If we are to honor those slain students, it will be, as Lincoln said, "not by what we say here, but by what we do here."  Our actions must speak louder than our rhetoric.  We must draw inspiration from Allison Krause, Jeffrey Glenn Miller, Sandra Lee Scheuer and Willam Knox Schroeder.  We must get courage from Cindy Sheehan, Rosemary Palmer and mothers like them all over the country.  And we must set the course so the next generation does not repeat the mistakes of the past.

We must be vigilant in the next few months if we are going to end this occupation of Iraq.  It took 31 acts of Congress to end the war in Vietnam; we must not allow it to take that long to end Iraq.  We must organize and pull in groups of citizens who agree with our position, but have yet to communicate with their elected officials.  We must go to the street in a non-violent way and we must continue to push for a firm timeline for withdrawal.  We must start inundating elected officials with letters and phone calls and let them know that this country is a democracy and we intend to keep it that way. 

And once we end this war, we can begin the work of reclaiming our country.  Of getting back to the day when liberty and justice for all wasn't just used as a punch line.  Where the casualties of war aren't just statistics or collateral damage.   In many ways we have repeated the mistakes of Vietnam, but what we can not do is repeat the mistakes of post-Vietnam.

We must reexamine our views of peace. As President Kennedy said in his speech at American University, "Our problems are manmade-therefore, they can be solved by man and man can be as big as he wants.
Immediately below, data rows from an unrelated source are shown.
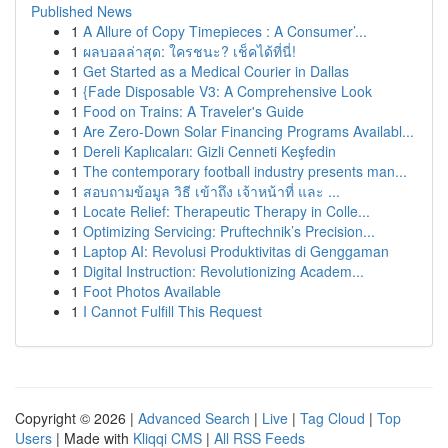
Published News
1
A Allure of Copy Timepieces : A Consumer’...
1
ผลบอลล่าสุด: ใครชนะ? เช็คได้ที่นี่!
1
Get Started as a Medical Courier in Dallas
1
{Fade Disposable V3: A Comprehensive Look
1
Food on Trains: A Traveler's Guide
1
Are Zero-Down Solar Financing Programs Availabl...
1
Dereli Kaplıcaları: Gizli Cenneti Keşfedin
1
The contemporary football industry presents man...
1
สอบถามข้อมูล วิธี เข้าถึง เจ้าหน้าที่ และ ...
1
Locate Relief: Therapeutic Therapy in Colle...
1
Optimizing Servicing: Pruftechnik’s Precision...
1
Laptop AI: Revolusi Produktivitas di Genggaman
1
Digital Instruction: Revolutionizing Academ...
1
Foot Photos Available
1
I Cannot Fulfill This Request
Copyright © 2026 |
Advanced Search
|
Live
|
Tag Cloud
|
Top
Users
| Made with
Kliqqi CMS
|
All RSS Feeds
No problem of human destiny is beyond human beings. Man's reason and spirit have often solved the seemingly unsolvable and we believe they can do it again."

Our post -Iraq political and economic approach must be different.  The entire way we interact with the world must change after Iraq. Our cynical and destructive political approaches must change. We can not continue with an economic system that preys on poor countries and uses workers, here and abroad, as pawns in some global economic chess match.  We can not use and abuse countries for their natural resources and disregard their natural rights. 

Our challenge, and the challenge of our next generation, is to create a political climate that expects peace and despises war.  That expects justice and is intolerant of intolerance.  That expects hope and ignores cynicism. 

So, let us not repeat the sins of our fathers.  Let us, "teach our children well," and through our actions and leadership post-Iraq, "let them know we love them."